It’s Git to be magic!

To help me manage the source code for Pony Express I use the Git distributed version control system (DVCS). A DVCS is a tool used to record and mange the changes (revisions) made to source code over time.   It also allows many developers to work on the same project concurrently; each developer works on a ‘copy’ of the source files and the DCVS manages the merging of changes between the copies.

Prior to developing Pony Express I had not used Git a great deal and never for a real project.  I wanted to learn more about how to use it, so decided I would learn about it ‘on the job’, as it were.   Up until a few days ago I was muddling along with it quite well, I knew enough to be able to use the more basic commands, git commit, git log, git diff, git status, git branch and so on, but I knew I was missing something that would make it so much easier…

It was then that I discovered the power of git rebase!  This git command is very powerful and can do several very useful things, two of which I will discuss here.  The first function I will cover is squashing multiple commits into one large commit, the second function is its main use, which is to merge two branches that have both diverged since one was forked from the other (or ‘Forward-port local commits to the updated upstream head’ as the man page puts it).  I found the man page pretty impenetrable, which is why I found out about this command only recently, and part of the reason for writing about git rebase here.

Squashing multiple commits into one.

My first use for git rebase was to squash multiple commits into one larger commit.  I frequently came across a situation where I would have uncommitted changes in one branch and would need to switch to another branch to do a quick bug fix or something.  The problem here, is that uncommitted changes are carried across into the other branch when you do a git checkout <branch>; which is not what I want.  I had been using git stash which temporarily ‘stashes’ uncommitted changes allowing me to change branches and carry out the bug fix.  I would then recover the stashed changes using git stash apply when I came back to the original branch.

A much better solution would be to commit the changes before moving to the other branch, however, I don’t want lots of small partial commits swamping the log.  The answer to this is to use git rebase in interactive mode to squash the many partial commits into a larger commit.  Only the single larger commit would then show up in the log.  So how does this work?

Here we have commits A, B and C on the master branch, commit D on the branch B1 which we are on (indicated by *).  Commit D represents the early work on a new feature, which we are continuing with.  However, we wish to move to branch B2 to fix a small bug or something.

So we do git commit -a to commit the latest changes as commit E, and git checkout B2 to switch branches.

We can now work on branch B2 and fix the bug, committing the fix as commit F.

We need to finish the work on branch B1, so we do a git checkout B1, complete our changes and commit the final work as commit G.

We now have 3 commits, D, E and G that we would like to squash into one commit with all the changes for the new feature.  To do this we call git rebase with the -i option to start it in interactive mode, we also need to tell git rebase the last commit we want to stay as is, for us this is Commit C.  Commit C can be referenced  as ‘HEAD~3’ (likewise, D is HEAD~2, E is HEAD~1 and G is HEAD) so the command git rebase -i HEAD~3 starts up an editor for us and lists the commits D, E and G together with their log messages like so:

pick D Begun implimentation of cool new feature.
pick E Halfway finished cool new feature.
pick G Finished cool new feature.

#Rebase C..G onto C
#
# Commands:
# p, pick = use commit
# r, reword = use commit, but edit the commit message
# e, edit = use commit, but stop for amending
# s, squash = use commit but meld into previous commit
# f, fixup = like "squash", but discard this commit's log message
#
# If you remove a line here THAT COMMIT WILL BE LOST.
# However, if you remove everything, the rebase will be aborted.
#

As you can see it is also possible to edit and reword commits, but I won’t go into that here.
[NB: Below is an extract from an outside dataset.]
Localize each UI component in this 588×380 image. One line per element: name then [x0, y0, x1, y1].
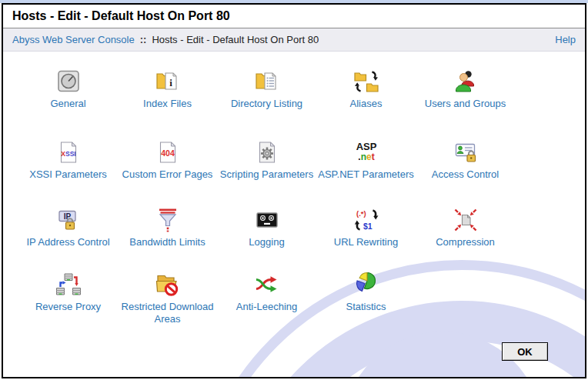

We want to squash commits D, E and G together so we need to replace the word ‘pick’ from commits E and G with ‘squash’, to get this:

pick D Begun implimentation of cool new feature.
squash E Halfway finished cool new feature.
squash G Finished cool new feature.

#Rebase C..G onto C
#
# Commands:
# p, pick = use commit
# r, reword = use commit, but edit the commit message
# e, edit = use commit, but stop for amending
# s, squash = use commit but meld into previous commit
# f, fixup = like "squash", but discard this commit's log message
#
# If you remove a line here THAT COMMIT WILL BE LOST.
# However, if you remove everything, the rebase will be aborted.
#

We then exit the editor and save the changes, git then starts the editor up again to allow us to modify the log message for the single large commit, which starts out as an amalgamation of the individual commit log messages, like this:

# This is a combination of 3 commits.
# The first commit's message is:
Begun implimentation of cool new feature.

# This is the 2nd commit message:
Halfway finished cool new feature.

# This is the 3rd commit message:
Finished cool new feature.

# Please enter the commit message for your changes. Lines starting
# with '#' will be ignored, and an empty message aborts the commit.
# Currently on branch B1.
# Changes to be committed:
# (use "git reset HEAD ..." to unstage)
[snip..]

You modify this message to say whatever you want about the new big commit and then exit and save as before.
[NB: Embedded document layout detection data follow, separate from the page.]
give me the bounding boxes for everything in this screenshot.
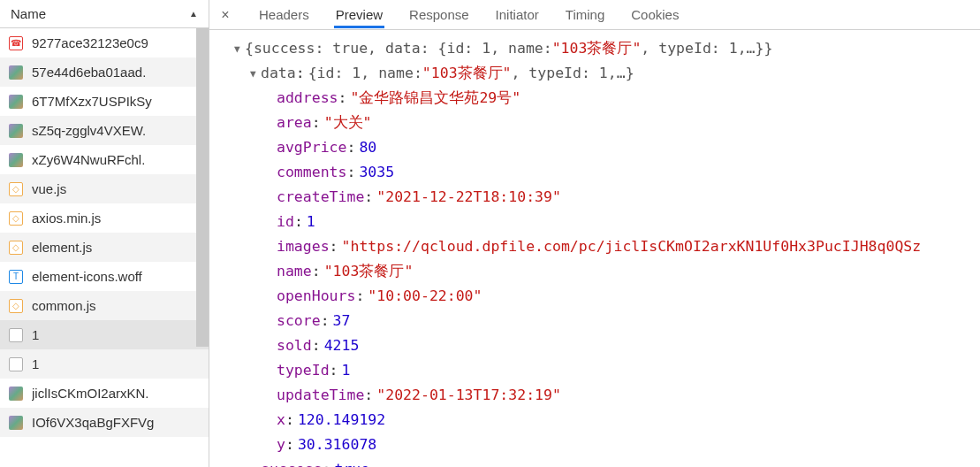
root-summary-suffix: , typeId: 1,…}}	[641, 37, 772, 60]
json-value-openHours: "10:00-22:00"	[368, 285, 482, 308]
request-row[interactable]: 6T7MfXzx7USPIkSy	[0, 87, 209, 116]
data-summary-suffix: , typeId: 1,…}	[512, 62, 634, 85]
image-icon	[9, 124, 23, 138]
json-value-sold: 4215	[324, 334, 360, 357]
json-key-images: images	[277, 235, 330, 258]
data-summary-prefix: {id: 1, name:	[308, 62, 422, 85]
preview-json-tree[interactable]: ▼ {success: true, data: {id: 1, name: "1…	[209, 30, 980, 467]
tab-preview[interactable]: Preview	[334, 2, 384, 28]
xhr-icon	[9, 328, 23, 342]
js-icon: ◇	[9, 182, 23, 196]
request-name: sZ5q-zgglv4VXEW.	[32, 123, 146, 138]
tab-response[interactable]: Response	[407, 2, 471, 27]
tab-timing[interactable]: Timing	[564, 2, 606, 27]
network-request-list: Name ▲ ☎9277ace32123e0c957e44d6eba01aad.…	[0, 0, 209, 467]
request-row[interactable]: ◇axios.min.js	[0, 203, 209, 233]
image-icon	[9, 416, 23, 430]
detail-tabbar: × HeadersPreviewResponseInitiatorTimingC…	[209, 0, 980, 30]
json-key-score: score	[277, 310, 321, 333]
tab-initiator[interactable]: Initiator	[494, 2, 541, 27]
request-row[interactable]: IOf6VX3qaBgFXFVg	[0, 408, 209, 437]
request-row[interactable]: sZ5q-zgglv4VXEW.	[0, 116, 209, 145]
json-key-id: id	[277, 211, 294, 234]
json-key-createTime: createTime	[277, 186, 364, 209]
image-icon	[9, 95, 23, 109]
sort-arrow-up-icon: ▲	[189, 9, 198, 19]
request-name: element.js	[32, 240, 92, 255]
request-name: element-icons.woff	[32, 269, 142, 284]
image-icon	[9, 153, 23, 167]
js-icon: ◇	[9, 241, 23, 255]
request-name: 6T7MfXzx7USPIkSy	[32, 94, 152, 109]
close-detail-button[interactable]: ×	[217, 7, 234, 23]
request-name: vue.js	[32, 181, 66, 196]
image-icon	[9, 387, 23, 401]
request-name: 9277ace32123e0c9	[32, 35, 148, 50]
js-icon: ◇	[9, 211, 23, 226]
request-row[interactable]: ◇common.js	[0, 291, 209, 320]
request-name: 1	[32, 327, 39, 342]
expand-arrow-icon[interactable]: ▼	[250, 63, 261, 86]
json-key-openHours: openHours	[277, 285, 355, 308]
root-summary-name: "103茶餐厅"	[552, 37, 642, 60]
xhr-icon	[9, 357, 23, 371]
json-key-avgPrice: avgPrice	[277, 136, 346, 159]
json-value-area: "大关"	[324, 111, 372, 134]
json-value-name: "103茶餐厅"	[324, 260, 414, 283]
js-icon: ◇	[9, 299, 23, 313]
json-key-success: success	[261, 458, 323, 467]
data-summary-name: "103茶餐厅"	[422, 62, 512, 85]
json-value-address: "金华路锦昌文华苑29号"	[350, 87, 520, 110]
request-row[interactable]: ◇element.js	[0, 233, 209, 262]
json-value-id: 1	[307, 211, 315, 234]
json-value-comments: 3035	[359, 161, 394, 184]
json-key-sold: sold	[277, 334, 312, 357]
json-value-updateTime: "2022-01-13T17:32:19"	[376, 384, 561, 407]
json-key-typeId: typeId	[277, 359, 330, 382]
json-value-avgPrice: 80	[359, 136, 376, 159]
request-row[interactable]: ◇vue.js	[0, 174, 209, 203]
request-row[interactable]: xZy6W4NwuRFchl.	[0, 145, 209, 174]
json-key-updateTime: updateTime	[277, 384, 364, 407]
image-icon	[9, 65, 23, 80]
json-value-images: "https://qcloud.dpfile.com/pc/jiclIsCKmO…	[342, 235, 922, 258]
request-name: 57e44d6eba01aad.	[32, 65, 146, 80]
expand-arrow-icon[interactable]: ▼	[234, 38, 245, 61]
json-key-address: address	[277, 87, 338, 110]
request-row[interactable]: 1	[0, 320, 209, 349]
request-row[interactable]: Telement-icons.woff	[0, 262, 209, 291]
json-key-comments: comments	[277, 161, 346, 184]
tab-headers[interactable]: Headers	[257, 2, 311, 27]
name-column-label: Name	[11, 6, 46, 21]
json-value-success: true	[334, 458, 369, 467]
request-row[interactable]: 1	[0, 349, 209, 379]
request-name: IOf6VX3qaBgFXFVg	[32, 415, 154, 430]
root-summary-prefix: {success: true, data: {id: 1, name:	[245, 37, 552, 60]
json-key-y: y	[277, 433, 285, 456]
font-icon: T	[9, 270, 23, 284]
json-value-x: 120.149192	[298, 409, 385, 432]
tab-cookies[interactable]: Cookies	[629, 2, 680, 27]
json-value-createTime: "2021-12-22T18:10:39"	[376, 186, 561, 209]
json-value-typeId: 1	[342, 359, 351, 382]
request-row[interactable]: ☎9277ace32123e0c9	[0, 28, 209, 57]
detail-panel: × HeadersPreviewResponseInitiatorTimingC…	[209, 0, 980, 467]
json-key-area: area	[277, 111, 312, 134]
request-row[interactable]: 57e44d6eba01aad.	[0, 57, 209, 87]
request-name: axios.min.js	[32, 211, 101, 226]
request-name: jiclIsCKmOI2arxKN.	[32, 386, 149, 401]
doc-icon: ☎	[9, 36, 23, 50]
json-key-data: data	[261, 62, 296, 85]
json-value-score: 37	[333, 310, 351, 333]
json-key-name: name	[277, 260, 312, 283]
request-name: xZy6W4NwuRFchl.	[32, 152, 145, 167]
request-name: 1	[32, 356, 39, 371]
request-name: common.js	[32, 298, 96, 313]
request-row[interactable]: jiclIsCKmOI2arxKN.	[0, 379, 209, 408]
json-value-y: 30.316078	[298, 433, 376, 456]
json-key-x: x	[277, 409, 285, 432]
scrollbar-thumb[interactable]	[196, 28, 209, 347]
name-column-header[interactable]: Name ▲	[0, 0, 209, 28]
Then as quick as a flash, git merges all the changes made in those three commits into one commit and then attaches that to the HEAD of the branch B1 to give this:

Commits D, E and G have merged into new commit H.

As you can see, this makes it very easy to make many commits on a branch and then to parcel them up when necessary, into more meaningful larger commits.  This enables you to change branches with ease, and to work on many areas of code at the same time, without those changes creating utter chaos in your code.  I know this certainly aids my productivity and keeps my confusion levels down 🙂

Now that we have looked at one way to use git rebase, let us turn our attention to the main function of the command.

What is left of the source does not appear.